April Line

The Seven Forty-Four

 


At the 744,
I perched on a high stool, my feet dangled like dead chickens.
           My beer sweated, warmed as I sipped.
           A half-tanked friend leaned over and whispered,
           “Can you believe that fat girl’s dancing like a whore?”
           I couldn’t, and my laugh was full of malice.

At the 744,
I overheard the hunched, rich old man next to me —
           who was sloppy on his sixth Dewar’s rocks —
           monopolize the attention of the comely bartender
           with belligerent bar-wise prattle. She flirted sickeningly,
           poured him his seventh and served it with a stealthy glimpse of
                      her cleavage.

At the 744,
I watched girls with plastic-coated cell phones that matched pastel plastic
fingernails.
           The boys leered.
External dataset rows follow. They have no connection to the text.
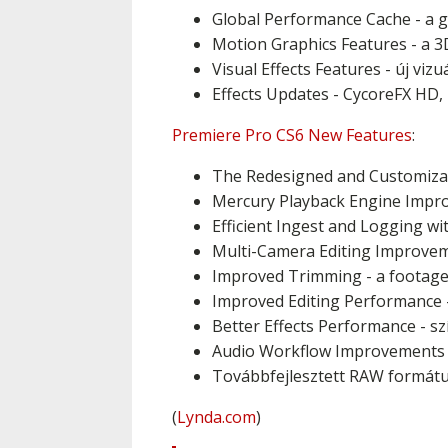
Global Performance Cache - a
Motion Graphics Features - a 3D
Visual Effects Features - új viz
Effects Updates - CycoreFX HD,
Premiere Pro CS6 New Features
:
The Redesigned and Customizabl
Mercury Playback Engine Impro
Efficient Ingest and Logging w
Multi-Camera Editing Improveme
Improved Trimming - a footag
Improved Editing Performance -
Better Effects Performance - sz
Audio Workflow Improvements - 
Továbbfejlesztett RAW formát
(
Lynda.com
)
They watched bronze-colored breasts
           spill over tube tops like the head from their pilsners.
           The girls stared back, their jeweled belly buttons shone
                      promises.

At the 744,
the forty-something women with kids at home
           were wearing tight tanks and junior sized l.e.i.’s that misfit their
                      robust rumps.
           They pressed shamelessly against the twenty-something men —
           They would have been mortified to see their daughters do the
                      same.

At the 744,
I put on a perma-smile and hugged the people I don’t often see.
           Letting the stool back dig my ribs as they squeezed,
           pretending to miss them as they miss me,
           knowing I’d rather die than be them.
           Their liquor-soaked breath warmed my cheek.

At the 744,
my eyes stung with cigarette smog, my ears rung with the top 40.
           I sat wishing myself home to my dopey roommate.
           We would have supped up Rolling Rocks and munched cheddar
                      and croutons.
           We would have listened to Radiohead, Oysterhead, or
                      Pink Floyd,
           and talked about how much we hate bars.

At the 744,
I stared as stagnant drips of beer reflected neon Milwaukee propaganda.
           I wanted to slug my only Guiness and get the hell away,
           with my window all the way down, sucking a left-handed
           cigarette while the radio blared, the wind stinging my ear.

At the 744,
I told myself I’d have fun next time, but I was as sure as ice melts in rum
that I wouldn’t.
           I swore myself sick over it, felt the chartreuse sting in my gut
           that came when I judged lives I knew nothing about.
           I vowed never to go again.